C’est vrai, on a déjà essayé la Peugeot 508 PSE. Mais l’occasion de la reprendre en main s’est présentée ; pourquoi ne pas affiner notre jugement sur la berline sportive de la gamme ?
L’histoire qui lie Blogautomobile à la 508 PSE a beaucoup à voir avec Le Mans ; d’une part parce que ses essais officiels s’y déroulaient (Thomas y était, c’est à relire ici), d’autre part parce que c’est grâce à la dernière édition du Mans Classic que j’ai pu, à mon tour, prendre le volant de la plus sportive des Peugeot -pour rappel, j’étais invité par la marque et c’était trop bien. Au départ, il s’agissait uniquement de la prendre pour faire la navette entre Paris et le circuit mais, la voiture m’intéressant trop, j’ai négocié avec la marque pour la garder quelques jours supplémentaires.
Et me voilà donc à passer cinq jours en compagnie de cette fameuse 508 PSE. Le premier contact se fait dans les sous-sols mal éclairés des locaux Stellantis et force est de constater que la petite a de la gueule. Jantes 20″, caisse abaissée, voies élargies, chromes foncés, calandre spécifique, ça claque. Je vous laisserai juge concernant le Gris Selenium et les touches Kryptonite ; en soi, les couleurs vont bien ensemble, mais je dois vous avouer être fatigué de voir ces resucées de Gris Nardo sur la moindre nouveauté un tantinet sportive.
Je n’ai pas grand chose à dire sur l’habitacle, en revanche. Ca fait quatre ans qu’on connaît le dessin intérieur de la 508 mais il me fait toujours autant d’effet ; je trouve cette planche de bord toujours aussi élégante.
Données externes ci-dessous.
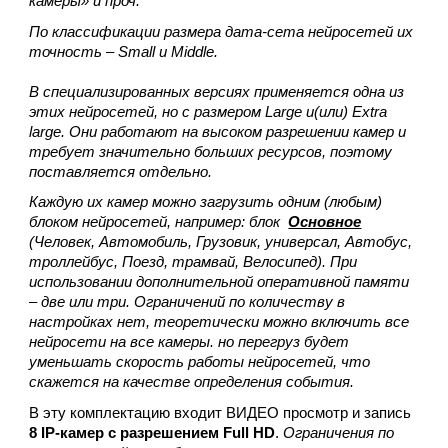
камеры» и проч.
По классификации размера дата-сета нейросетей их
точность – Small и Middle.
В специализированных версиях применяется одна из
этих нейросетей, но с размером Large и(или) Extra
large. Они работают на высоком разрешении камер и
требует значительно больших ресурсов, поэтому
поставляется отдельно.
Каждую их камер можно загрузить одним (любым)
блоком нейросетей, например: блок
Основное
(Человек, Автомобиль, Грузовик, универсал, Автобус,
троллейбус, Поезд, трамвай, Велосипед). При
использовании дополнительной оперативной памяти
– две или три. Ограничений по количеству в
настройках нет, теоретически можно включить все
нейросети на все камеры. но перегруз будет
уменьшать скорость работы нейросетей, что
скажется на качестве определения события.
В эту комплектацию входит ВИДЕО просмотр и запись
8 IP-камер с разрешением Full HD
.
Ограничения по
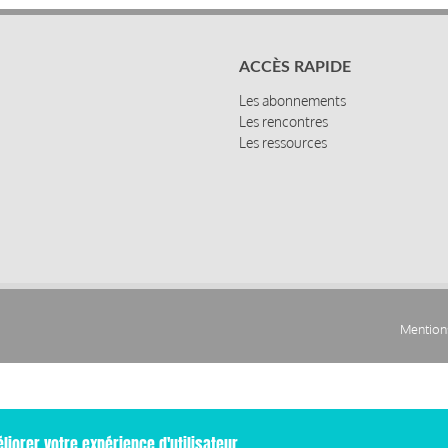
ACCÈS RAPIDE
Les abonnements
Les rencontres
Les ressources
Mentions
Pied
de
page
liorer votre expérience d'utilisateur.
La partie logicielle a logiquement un peu vieilli, avec l’écran central d’ancienne génération et les graphismes/animations des compteurs un peu moins chiadés que les derniers modèles, mais je reste toujours aussi fan de généreux placages en bois, des touches piano, de l’architecture générale. L’habitabilité reste également à la page, avec notamment un volume de coffre inchangé à 530 litres malgré l’apparition d’un moteur électrique sous le plancher. Côté sellerie, les jolis sièges s’habillent d’un mix de matières, associant cuir, tissu et alcantara (et quelques surpiqûres Kryptonite, il ne s’agirait pas d’oublier le pedigree de la bête).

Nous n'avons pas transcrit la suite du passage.